Getting synchronization of those files when the user is connected to the VPN is a bit of a pain (such that a backup can hit those files) because the user will need to be sure that such a synchronization is occurring. Any type of "background" synchronization functionality has proven to be problematic, at best, for us. (Users complain that connectvity is slow, syncs don't happen when they should, etc.) We've resorted to having the users manually initiate Offline Files synchronizations when they are on the VPN.

When the users come back into the office and reconnect to the LAN logon will not be substantially affected unless they haven't been synchronizing their Offline Files while connected to the VPN (and even then, it shouldn't be too bad-- how much data are they making?).

Offline Files in Windows XP gets very "pear shaped" when the user's "My Documents" directory grows over 2GB. Offline Files in Windows Vista and Windows 7 is a lot better for this.

You'll also want to encrypt the Offline Files cache, so read up on using EFS and, specifically, on getting recovery agent keys removed from the client computers.

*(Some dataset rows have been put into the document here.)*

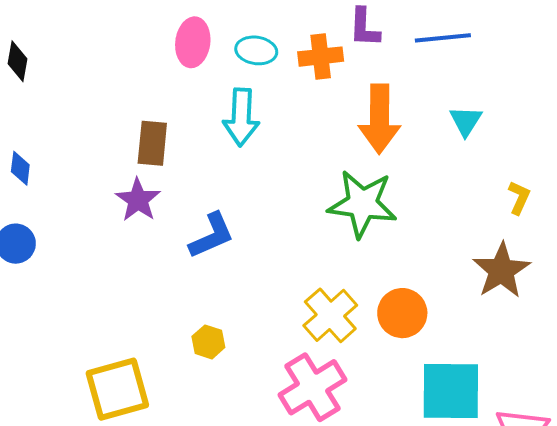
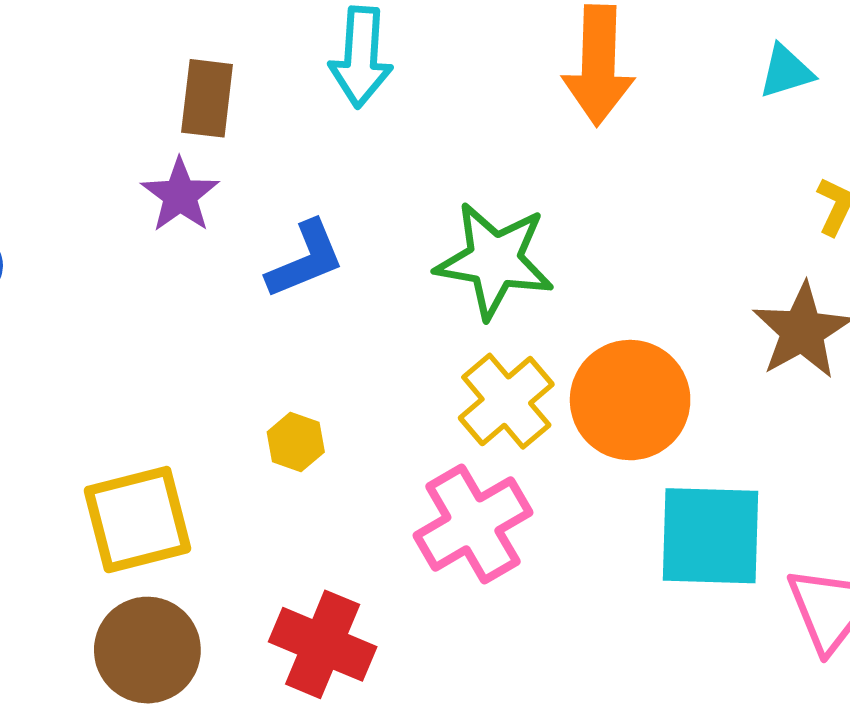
cyan triangle: (466, 121) -> (786, 71), moved, turned 39
green star: (362, 204) -> (494, 260), moved
orange circle: (402, 313) -> (630, 400), size x1.4

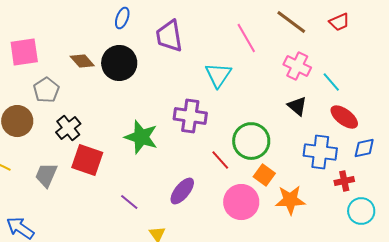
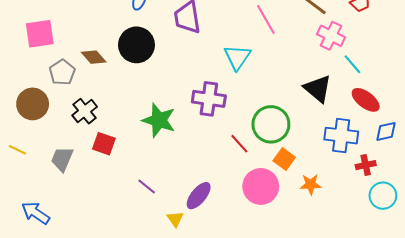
brown diamond: (82, 61) -> (94, 57), moved
pink cross: (297, 66) -> (331, 36), moved
black triangle: (297, 106) -> (318, 89), size x1.4
red square: (87, 160) -> (104, 144), size x0.7
purple ellipse: (182, 191) -> (199, 196), moved
orange star: (290, 200) -> (311, 184), size x0.7

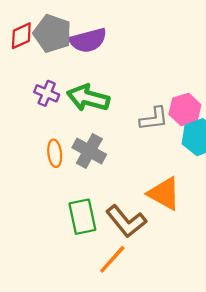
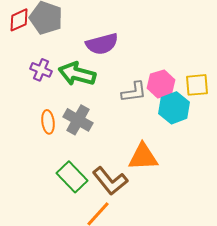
purple semicircle: (88, 40) -> (102, 44), moved
orange triangle: (164, 194) -> (143, 157), turned -32
green rectangle: (82, 217) -> (72, 177), turned -32

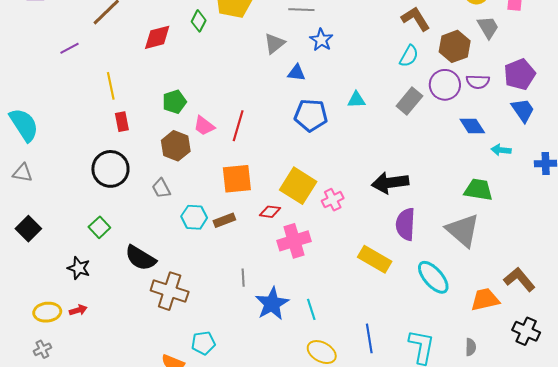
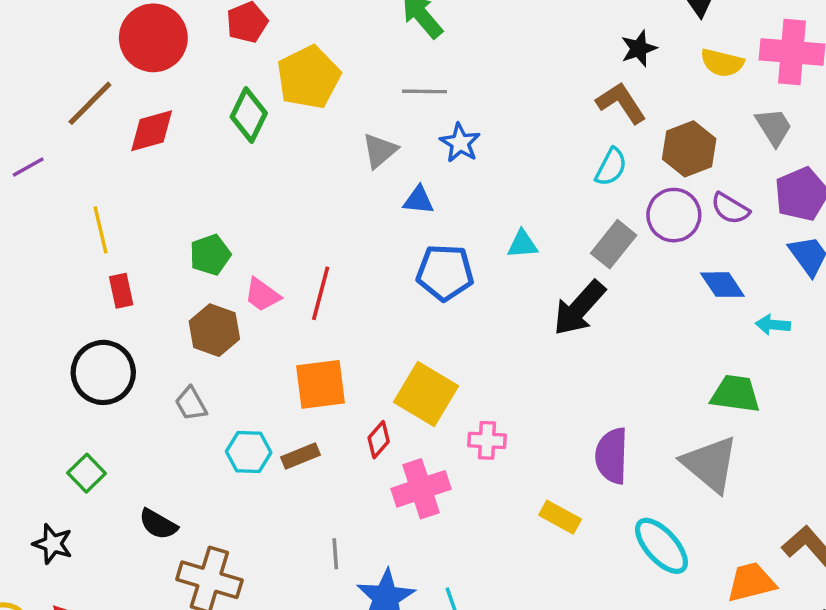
green diamond: (199, 21) -> (249, 115), size x1.4
gray trapezoid: (488, 27) -> (774, 127), moved
red diamond: (157, 37) -> (152, 131), moved
purple semicircle: (478, 82) -> (730, 208), turned 30
black arrow: (390, 183) -> (579, 308), moved, turned -39
pink cross: (333, 200) -> (487, 440), moved, turned 30
red diamond: (270, 212) -> (379, 440), turned -55
black semicircle: (140, 258) -> (158, 524), size x0.7
yellow rectangle: (375, 259) -> (560, 517), size x0.7

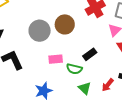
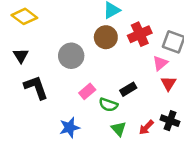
brown circle: (65, 24) -> (106, 37), moved
pink rectangle: (56, 59) -> (87, 91), turned -40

An aside: The "Desktop" folder is a BIG problem. Users love to save gigs and gigs of crap onto the desktop folder. If you redirect it and use Offline Files all the desktop icons disappear when an Offline Files sync runs under Windows XP. The user has to right-click / Refresh (or press F5 with the desktop window active) to get the icons back. It's a dumb misfeature that's been in every release of Windows XP and it'll probably never be fixed. On one hand, I think that a redirected "Desktop" is the "right thing" because it protects the user's data, but on the other hand it works poorly. You need to decide what's right for you.